Retrocesos y contradicciones en la política climática: de las revelaciones corporativas a los recortes a la energía solar en Hawái
Cómo decisiones federales y estatales están remoldeando la transparencia financiera y el futuro de las renovables en Estados Unidos
La reciente ola de medidas que limitan regulaciones relacionadas con el clima en Estados Unidos está produciendo efectos simultáneos y contrapuestos: por un lado, una regresión en la obligación de las empresas públicas de transparentar riesgos climáticos; por otro, recortes presupuestarios estatales que ponen en peligro proyectos solares comunitarios y comerciales. En este análisis amplio exploramos las implicaciones regulatorias, económicas y sociales de ambos movimientos, qué actores están en juego y qué podrían significar estos cambios para inversionistas, comunidades locales y la transición energética.

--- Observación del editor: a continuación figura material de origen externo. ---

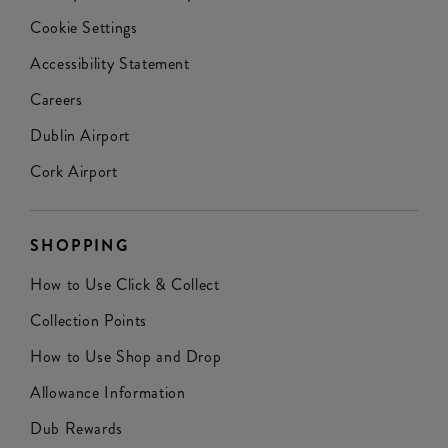
Cookie Settings
Accessibility Statement
Careers
Dublin Airport
Cork Airport
SHOPPING
How to Use Click & Collect
Collection Points
How to Use Shop and Drop
Allowance Information
Dub Rewards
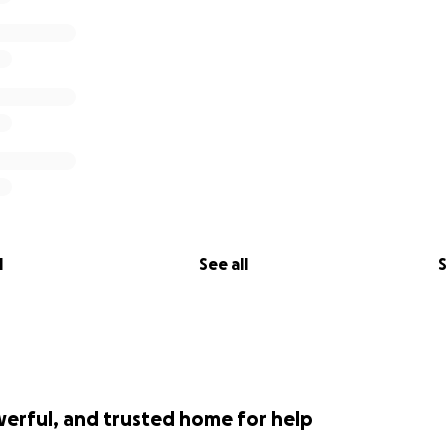
l
See all
S
werful, and trusted home for help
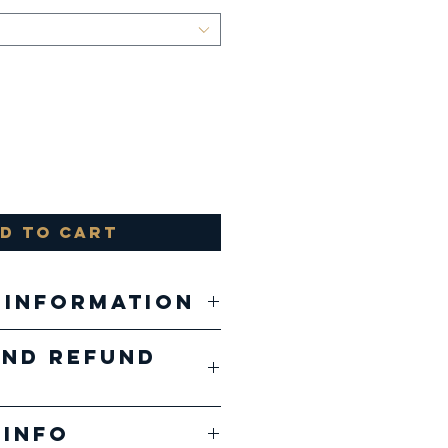
d to Cart
 Information
and Refund
, 52% airlume
 and ringspun
ducts are
, 48%
 Info
ed 1 of 1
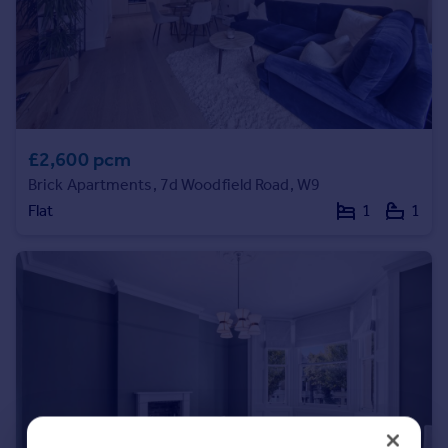
Portugal
Italy
Greece
Currency
Sell overseas property
£2,600 pcm
Brick Apartments, 7d Woodfield Road, W9
Flat
1
1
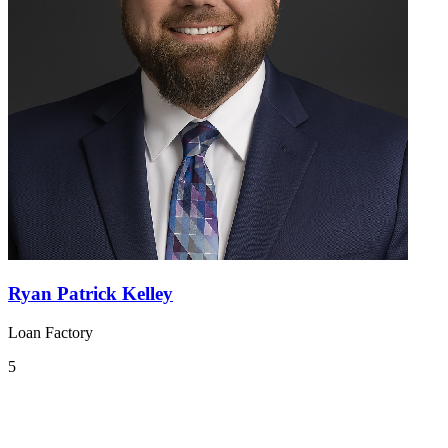
Ryan Patrick Kelley
Loan Factory
5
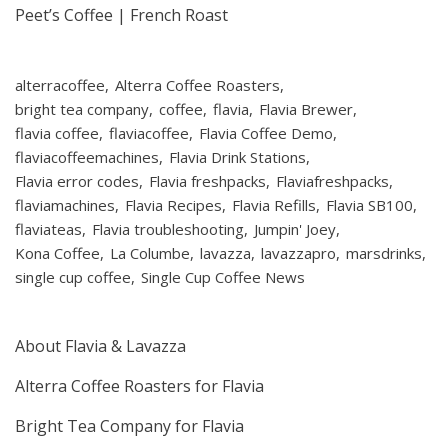
Peet’s Coffee | French Roast
alterracoffee
Alterra Coffee Roasters
bright tea company
coffee
flavia
Flavia Brewer
flavia coffee
flaviacoffee
Flavia Coffee Demo
flaviacoffeemachines
Flavia Drink Stations
Flavia error codes
Flavia freshpacks
Flaviafreshpacks
flaviamachines
Flavia Recipes
Flavia Refills
Flavia SB100
flaviateas
Flavia troubleshooting
Jumpin' Joey
Kona Coffee
La Columbe
lavazza
lavazzapro
marsdrinks
single cup coffee
Single Cup Coffee News
About Flavia & Lavazza
Alterra Coffee Roasters for Flavia
Bright Tea Company for Flavia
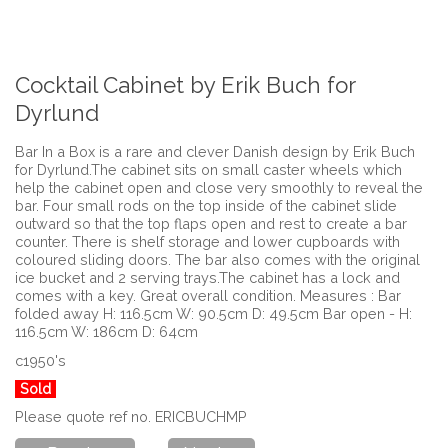
Cocktail Cabinet by Erik Buch for
Dyrlund
Bar In a Box is a rare and clever Danish design by Erik Buch
for Dyrlund.The cabinet sits on small caster wheels which
help the cabinet open and close very smoothly to reveal the
bar. Four small rods on the top inside of the cabinet slide
outward so that the top flaps open and rest to create a bar
counter. There is shelf storage and lower cupboards with
coloured sliding doors. The bar also comes with the original
ice bucket and 2 serving trays.The cabinet has a lock and
comes with a key. Great overall condition. Measures : Bar
folded away H: 116.5cm W: 90.5cm D: 49.5cm Bar open - H:
116.5cm W: 186cm D: 64cm
c1950's
Sold
Please quote ref no. ERICBUCHMP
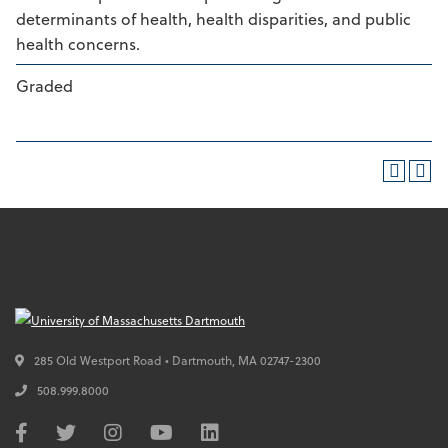
determinants of health, health disparities, and public
health concerns.
Graded
285 Old Westport Road • Dartmouth,
MA
02747-2300
508.999.8000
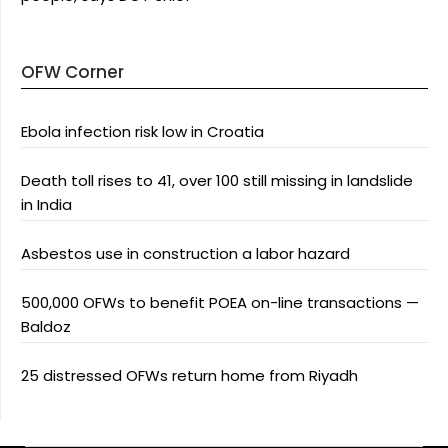
OFW Corner
Ebola infection risk low in Croatia
Death toll rises to 41, over 100 still missing in landslide
in India
Asbestos use in construction a labor hazard
500,000 OFWs to benefit POEA on-line transactions —
Baldoz
25 distressed OFWs return home from Riyadh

Un giro en la cúpula financiera: la propuesta de la SEC para derogar la norma de divulgación climática
En marzo de 2024 la Comisión de Bolsa y Valores de Estados Unidos (SEC, por sus siglas en inglés) aprobó una norma que habría exigido a ciertas empresas públicas reportar sus emisiones de gases de efecto invernadero (GEI) y divulgar los riesgos financieros relacionados con el cambio climático. Sin embargo, la comisión, ahora con mayoría republicana, propuso recientemente la derogación completa de esa norma, argumentando que excedía la autoridad estatutaria del organismo y que imponía costos sustanciales a las empresas y accionistas sin beneficios informativos equivalentes para la mayoría de los inversionistas.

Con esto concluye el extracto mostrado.